→ Task prompt: The entries are to be reproduced word for word, with all images left out.

[Excerpts from a dataset]
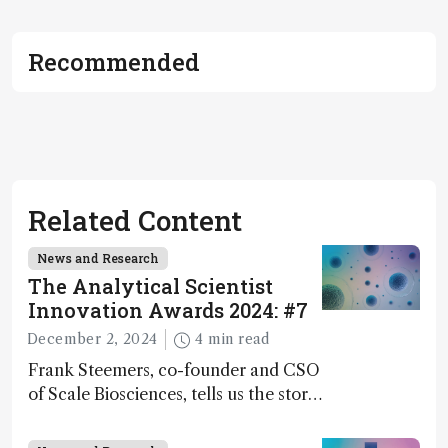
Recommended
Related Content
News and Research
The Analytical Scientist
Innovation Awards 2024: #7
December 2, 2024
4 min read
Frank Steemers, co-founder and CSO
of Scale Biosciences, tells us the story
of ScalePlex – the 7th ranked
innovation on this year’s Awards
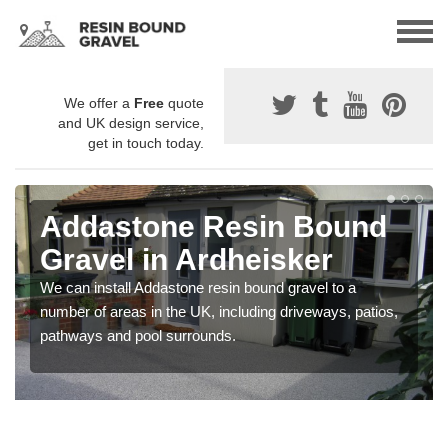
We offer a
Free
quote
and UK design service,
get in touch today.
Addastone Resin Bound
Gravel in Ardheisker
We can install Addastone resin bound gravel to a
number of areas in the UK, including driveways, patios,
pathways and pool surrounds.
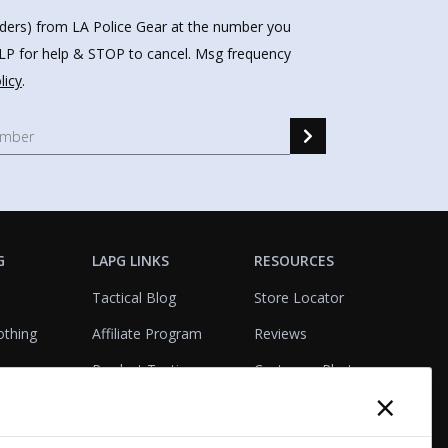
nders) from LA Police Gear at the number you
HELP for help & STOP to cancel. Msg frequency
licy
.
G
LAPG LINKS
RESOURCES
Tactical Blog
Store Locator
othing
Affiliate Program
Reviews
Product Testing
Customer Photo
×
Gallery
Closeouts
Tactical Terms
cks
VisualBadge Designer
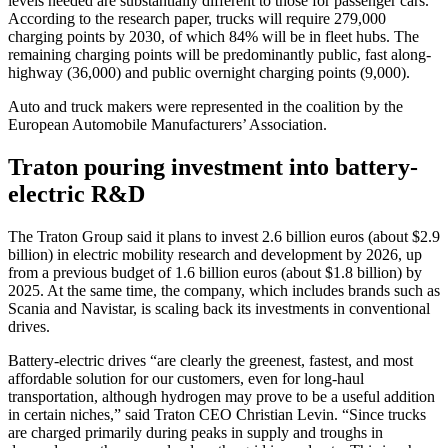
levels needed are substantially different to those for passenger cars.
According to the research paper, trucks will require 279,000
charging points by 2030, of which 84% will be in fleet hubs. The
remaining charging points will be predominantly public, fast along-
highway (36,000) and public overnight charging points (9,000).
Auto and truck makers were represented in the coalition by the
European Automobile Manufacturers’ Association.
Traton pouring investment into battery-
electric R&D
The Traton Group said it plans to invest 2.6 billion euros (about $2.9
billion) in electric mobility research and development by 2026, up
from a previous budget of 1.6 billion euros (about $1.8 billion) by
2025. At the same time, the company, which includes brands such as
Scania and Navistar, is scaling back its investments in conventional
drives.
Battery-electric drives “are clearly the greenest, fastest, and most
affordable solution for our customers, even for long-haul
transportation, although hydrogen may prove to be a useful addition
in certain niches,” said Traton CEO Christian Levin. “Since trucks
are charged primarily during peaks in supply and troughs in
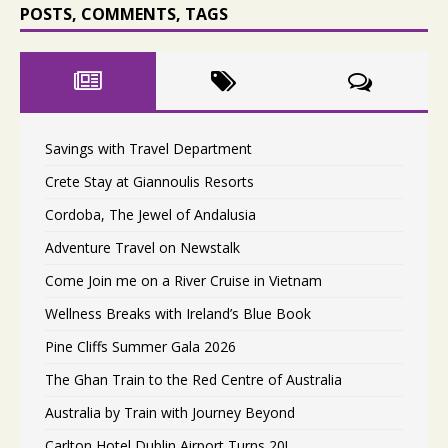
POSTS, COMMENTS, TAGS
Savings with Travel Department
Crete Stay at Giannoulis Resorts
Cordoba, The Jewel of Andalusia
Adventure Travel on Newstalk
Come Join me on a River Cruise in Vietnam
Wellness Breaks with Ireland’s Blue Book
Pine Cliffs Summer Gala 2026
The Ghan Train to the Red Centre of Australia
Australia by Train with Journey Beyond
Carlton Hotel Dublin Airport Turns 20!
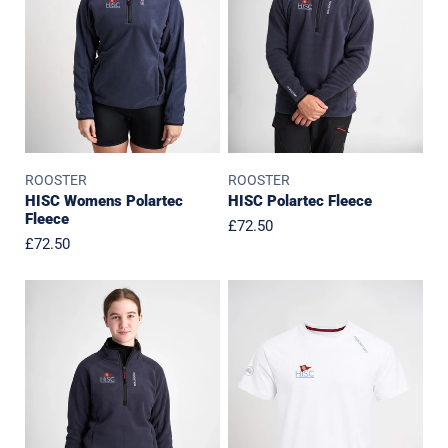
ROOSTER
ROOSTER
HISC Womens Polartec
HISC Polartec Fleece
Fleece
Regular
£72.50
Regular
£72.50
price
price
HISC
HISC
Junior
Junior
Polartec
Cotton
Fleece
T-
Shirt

→ Response to the exercise:
Recommended
Related Content
News and Research
The Analytical Scientist
Innovation Awards 2024: #7
December 2, 2024
4 min read
Frank Steemers, co-founder and CSO
of Scale Biosciences, tells us the story
of ScalePlex – the 7th ranked
innovation on this year’s Awards
We offer a
Free
quote
and UK design service,
get in touch today.
Addastone Resin Bound
Gravel in Ardheisker
We can install Addastone resin bound gravel to a
number of areas in the UK, including driveways, patios,
pathways and pool surrounds.
nders) from LA Police Gear at the number you
HELP for help & STOP to cancel. Msg frequency
licy
.
G
LAPG LINKS
RESOURCES
Tactical Blog
Store Locator
othing
Affiliate Program
Reviews
Product Testing
Customer Photo
×
Gallery
Closeouts
Tactical Terms
cks
VisualBadge Designer
levels needed are substantially different to those for passenger cars.
According to the research paper, trucks will require 279,000
charging points by 2030, of which 84% will be in fleet hubs. The
remaining charging points will be predominantly public, fast along-
highway (36,000) and public overnight charging points (9,000).
Auto and truck makers were represented in the coalition by the
European Automobile Manufacturers’ Association.
Traton pouring investment into battery-
electric R&D
The Traton Group said it plans to invest 2.6 billion euros (about $2.9
billion) in electric mobility research and development by 2026, up
from a previous budget of 1.6 billion euros (about $1.8 billion) by
2025. At the same time, the company, which includes brands such as
Scania and Navistar, is scaling back its investments in conventional
drives.
Battery-electric drives “are clearly the greenest, fastest, and most
affordable solution for our customers, even for long-haul
transportation, although hydrogen may prove to be a useful addition
in certain niches,” said Traton CEO Christian Levin. “Since trucks
are charged primarily during peaks in supply and troughs in
POSTS, COMMENTS, TAGS
Savings with Travel Department
Crete Stay at Giannoulis Resorts
Cordoba, The Jewel of Andalusia
Adventure Travel on Newstalk
Come Join me on a River Cruise in Vietnam
Wellness Breaks with Ireland’s Blue Book
Pine Cliffs Summer Gala 2026
The Ghan Train to the Red Centre of Australia
Australia by Train with Journey Beyond
Carlton Hotel Dublin Airport Turns 20!
ROOSTER
ROOSTER
HISC Womens Polartec
HISC Polartec Fleece
Fleece
Regular
£72.50
Regular
£72.50
price
price
HISC
HISC
Junior
Junior
Polartec
Cotton
Fleece
T-
Shirt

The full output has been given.